What the task requires
Without including any images, output the listing below exactly.
● ● ●
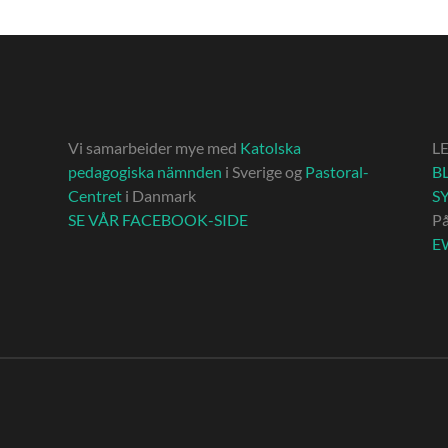
Vi samarbeider mye med
Katolska
L
pedagogiska nämnden
i Sverige og
Pastoral-
BL
Centret
i Danmark
S
SE VÅR FACEBOOK-SIDE
P
E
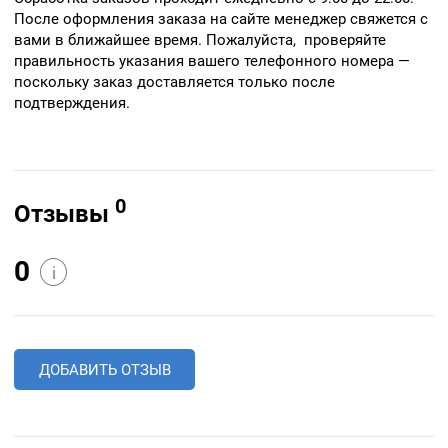
После оформления заказа на сайте менеджер свяжется с
вами в ближайшее время. Пожалуйста, проверяйте
правильность указания вашего телефонного номера —
поскольку заказ доставляется только после
подтверждения.
0
Отзывы
0
i
ДОБАВИТЬ ОТЗЫВ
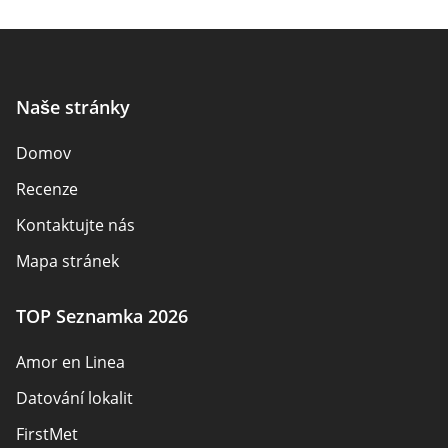
Naše stránky
Domov
Recenze
Kontaktujte nás
Mapa stránek
TOP Seznamka 2026
Amor en Linea
Datování lokalit
FirstMet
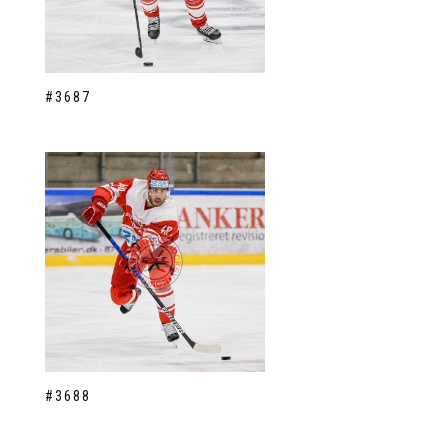
#3687
#3688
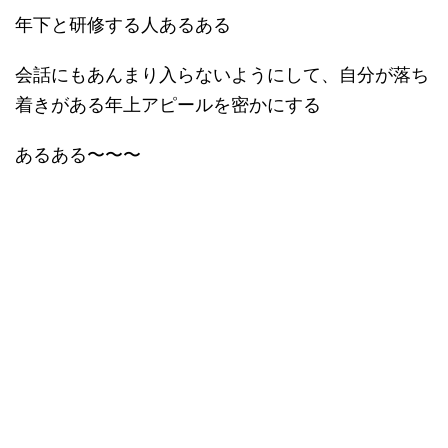
年下と研修する人あるある
会話にもあんまり入らないようにして、自分が落ち
着きがある年上アピールを密かにする
あるある〜〜〜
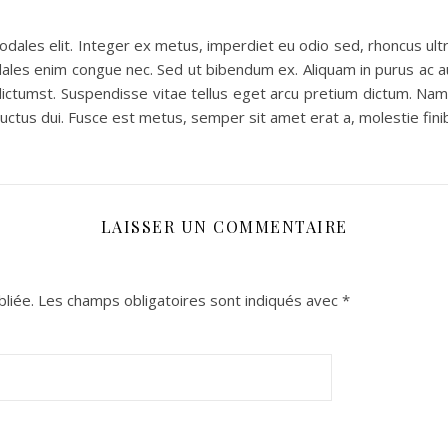
sodales elit. Integer ex metus, imperdiet eu odio sed, rhoncus ult
ales enim congue nec. Sed ut bibendum ex. Aliquam in purus ac au
 dictumst. Suspendisse vitae tellus eget arcu pretium dictum. Nam 
 luctus dui. Fusce est metus, semper sit amet erat a, molestie fin
LAISSER UN COMMENTAIRE
liée.
Les champs obligatoires sont indiqués avec
*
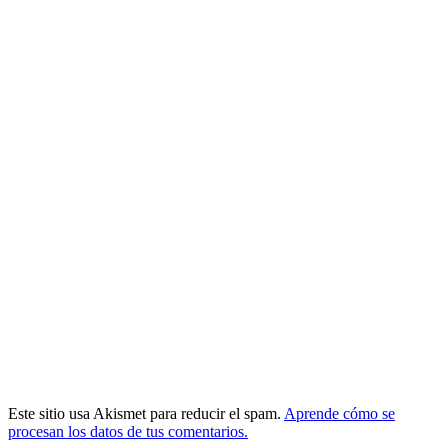
Este sitio usa Akismet para reducir el spam.
Aprende cómo se
procesan los datos de tus comentarios.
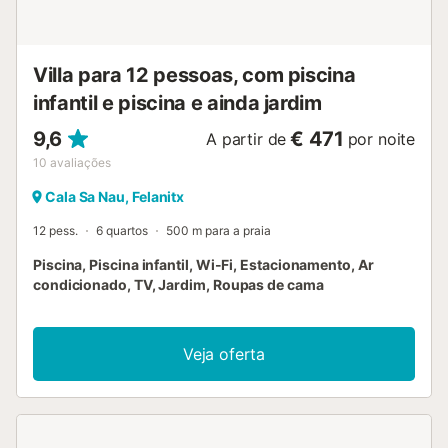
Villa para 12 pessoas, com piscina
infantil e piscina e ainda jardim
9,6
€ 471
A partir de
por noite
10
avaliações
Cala Sa Nau, Felanitx
12 pess.
6 quartos
500 m para a praia
Piscina, Piscina infantil, Wi-Fi, Estacionamento, Ar
condicionado, TV, Jardim, Roupas de cama
Veja oferta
● ● ●
Response area
Vi samarbeider mye med
Katolska
L
pedagogiska nämnden
i Sverige og
Pastoral-
BL
Centret
i Danmark
S
SE VÅR FACEBOOK-SIDE
P
E
После оформления заказа на сайте менеджер свяжется с
вами в ближайшее время. Пожалуйста, проверяйте
правильность указания вашего телефонного номера —
поскольку заказ доставляется только после
подтверждения.
0
Отзывы
0
i
ДОБАВИТЬ ОТЗЫВ
Naše stránky
Domov
Recenze
Kontaktujte nás
Mapa stránek
TOP Seznamka 2026
Amor en Linea
Datování lokalit
FirstMet
#3687
#3688
年下と研修する人あるある
会話にもあんまり入らないようにして、自分が落ち
着きがある年上アピールを密かにする
あるある〜〜〜
sodales elit. Integer ex metus, imperdiet eu odio sed, rhoncus ult
ales enim congue nec. Sed ut bibendum ex. Aliquam in purus ac au
 dictumst. Suspendisse vitae tellus eget arcu pretium dictum. Nam 
 luctus dui. Fusce est metus, semper sit amet erat a, molestie fin
LAISSER UN COMMENTAIRE
liée.
Les champs obligatoires sont indiqués avec
*
Este sitio usa Akismet para reducir el spam.
Aprende cómo se
procesan los datos de tus comentarios.
Villa para 12 pessoas, com piscina
infantil e piscina e ainda jardim
9,6
€ 471
A partir de
por noite
10
avaliações
Cala Sa Nau, Felanitx
12 pess.
6 quartos
500 m para a praia
Piscina, Piscina infantil, Wi-Fi, Estacionamento, Ar
condicionado, TV, Jardim, Roupas de cama
Veja oferta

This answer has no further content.